Observação importante: Como as aulas serão gravadas, e também como as instituições trabalharão no volume, todas as graduações irão procurar os grandes expoentes do mercado. Em termos de qualidade de professores, a disputa será bem parelha pelo simples fato disto, com as gravações, vir a se tornar algo perfeitamente possível. É uma ilusão achar que neste aspecto teremos diferenciações no mercado.

5 - Cursar Direito vai ser a coisa mais fácil do mundo. Fácil e barata! Teremos uma explosão de estudantes! O curso de Direito será, com larga margem, a maior graduação do país. Aliás, as autorizações recentes dadas pelo MEC foram feitas com um número de vagas que representam ao menos o triplo em comparação ao autorizado para instituições presenciais. A quantidade de vagas tende a passar por forte expansão.

6 - Os VÍCIOS e defeitos já existentes HOJE vão PIORAR com a graduação online. O nível de cobrança da qualidade dos estudos será, possivelmente, muito mais flexíveis do que jamais foram. Afinal, a lógica de não perder um aluno (um pagador) não vai ser alterada em nada. 

7 - Ou seja: não será uma questão dos alunos terem bons professores, mas sim de quase uma ausência de controle sobre os estudantes e a qualidade do ensino. A atual lógica empresarial não vai mudar só porque a plataforma de ensino deixará de ser presencial para ser online.

Uma dúvida pessoal: Eu não sei como será o comportamento dos estudantes ao longo de 5 anos de estudos online. Aqui, de fato, tenho uma incógnita. A média dos estudantes atuará de forma focada ao longo deste tempo todo? Sem o estímulo do contato com professores e colegas de sala? Neste aspecto não consigo pensar quais seriam as consequências.

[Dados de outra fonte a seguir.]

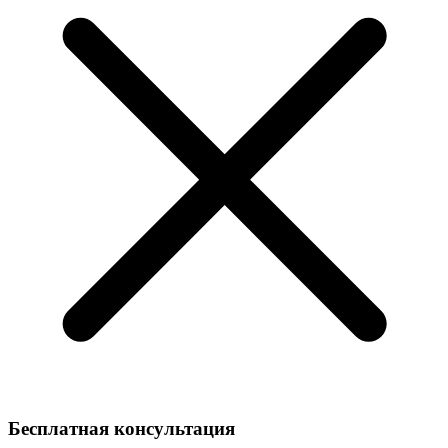
Бесплатная консультация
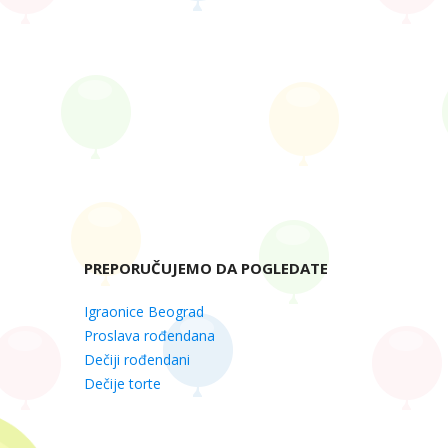
PREPORUČUJEMO DA POGLEDATE
Igraonice Beograd
Proslava rođendana
Dečiji rođendani
Dečije torte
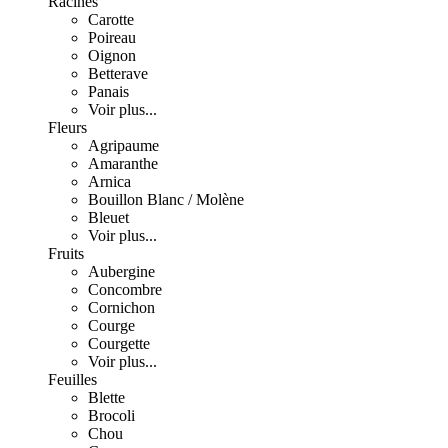
Racines
Carotte
Poireau
Oignon
Betterave
Panais
Voir plus...
Fleurs
Agripaume
Amaranthe
Arnica
Bouillon Blanc / Molène
Bleuet
Voir plus...
Fruits
Aubergine
Concombre
Cornichon
Courge
Courgette
Voir plus...
Feuilles
Blette
Brocoli
Chou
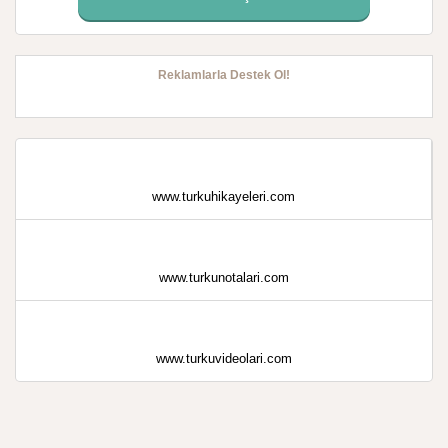
Reklamlarla Destek Ol!
www.turkuhikayeleri.com
www.turkunotalari.com
www.turkuvideolari.com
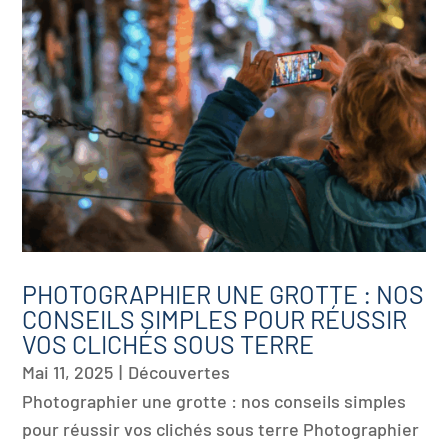
PHOTOGRAPHIER UNE GROTTE : NOS
CONSEILS SIMPLES POUR RÉUSSIR
VOS CLICHÉS SOUS TERRE
Mai 11, 2025
|
Découvertes
Photographier une grotte : nos conseils simples
pour réussir vos clichés sous terre Photographier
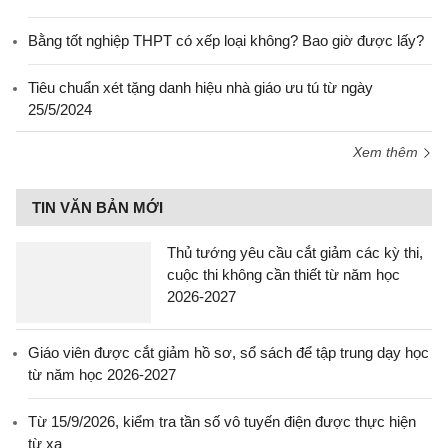
Bằng tốt nghiệp THPT có xếp loại không? Bao giờ được lấy?
Tiêu chuẩn xét tặng danh hiệu nhà giáo ưu tú từ ngày
25/5/2024
Xem thêm
TIN VĂN BẢN MỚI
Thủ tướng yêu cầu cắt giảm các kỳ thi,
cuộc thi không cần thiết từ năm học
2026-2027
Giáo viên được cắt giảm hồ sơ, sổ sách để tập trung dạy học
từ năm học 2026-2027
Từ 15/9/2026, kiểm tra tần số vô tuyến điện được thực hiện
từ xa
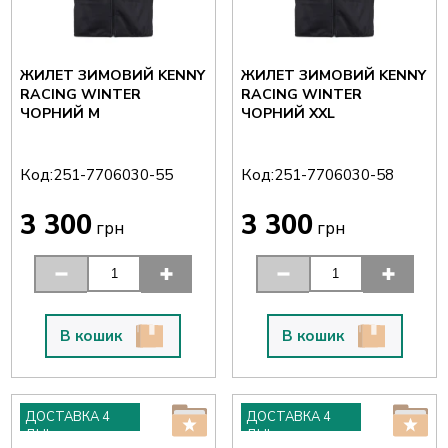
ЖИЛЕТ ЗИМОВИЙ KENNY
ЖИЛЕТ ЗИМОВИЙ KENNY
RACING WINTER
RACING WINTER
ЧОРНИЙ M
ЧОРНИЙ XXL
Код:
Код:
251-7706030-55
251-7706030-58
3 300
3 300
грн
грн
В кошик
В кошик
ДОСТАВКА 4
ДОСТАВКА 4
ДНІ
ДНІ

Em que pese toda a minha crítica, reconheço que chegamos a uma quadra não só inevitável como também irreversível.

Um novo futuro começou agora. É o que temos.

Evidentemente nem todo o mercado será online. Um universo de estudantes, impossível de delimitar agora, ainda preferirá o ensino presencial. Serão os cursos mais caros e elitizados. Contudo, a grande massa tende a ir para o online, especialmente em função do custo.

Ao estudante de Direito fica uma séria orientação: a graduação, agora mais do que nunca, dependerá exclusivamente do SEU próprio interesse e de SUA cobrança pessoal.

O mercado continuará sendo o mercado. Ou seja: as exigências continuarão as mesmas, e ter uma boa qualificação é fundamental para se conquistar um espaço.

A lógica é simples e linear: boa formação é igual a mais oportunidades. Uma má formação cobra seu próprio preço.

O ensino jurídico há muito tempo virou mercadoria, e ter cuidado com essa VERDADE é fundamental na hora de se escolher como estudar o curso de Direito.

Ignorar essa premissa pode custar muito caro em termos de sonhos, tempo e dinheiro.